## WHAT TO PRODUCE
In the records below, how many lines hold the string "Gratis"? Give only the number.

*** SUPPLIED DATA ***

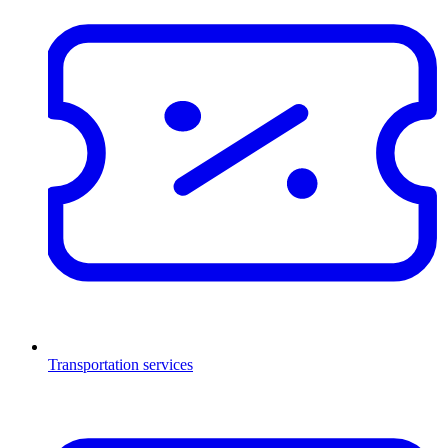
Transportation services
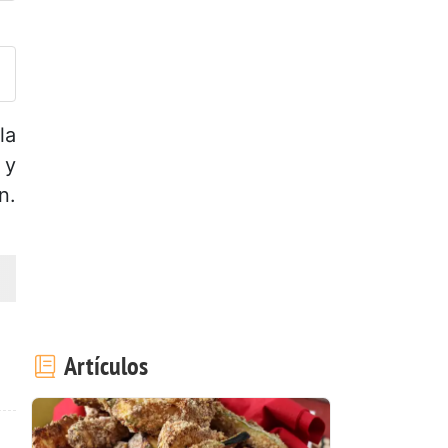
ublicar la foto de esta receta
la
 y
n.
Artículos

***
*** SUPPLIED DATA ***

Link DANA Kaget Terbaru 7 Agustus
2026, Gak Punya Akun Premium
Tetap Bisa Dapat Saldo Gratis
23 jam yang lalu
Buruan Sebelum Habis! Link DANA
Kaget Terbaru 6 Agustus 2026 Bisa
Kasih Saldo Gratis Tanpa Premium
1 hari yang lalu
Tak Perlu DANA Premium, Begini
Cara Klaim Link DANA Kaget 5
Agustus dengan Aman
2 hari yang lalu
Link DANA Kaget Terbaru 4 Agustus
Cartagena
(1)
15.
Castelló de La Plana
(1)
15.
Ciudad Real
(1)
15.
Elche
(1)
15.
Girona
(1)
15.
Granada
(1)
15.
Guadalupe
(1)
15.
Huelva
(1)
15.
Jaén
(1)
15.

***

## ANSWER FOR THIS EXERCISE
2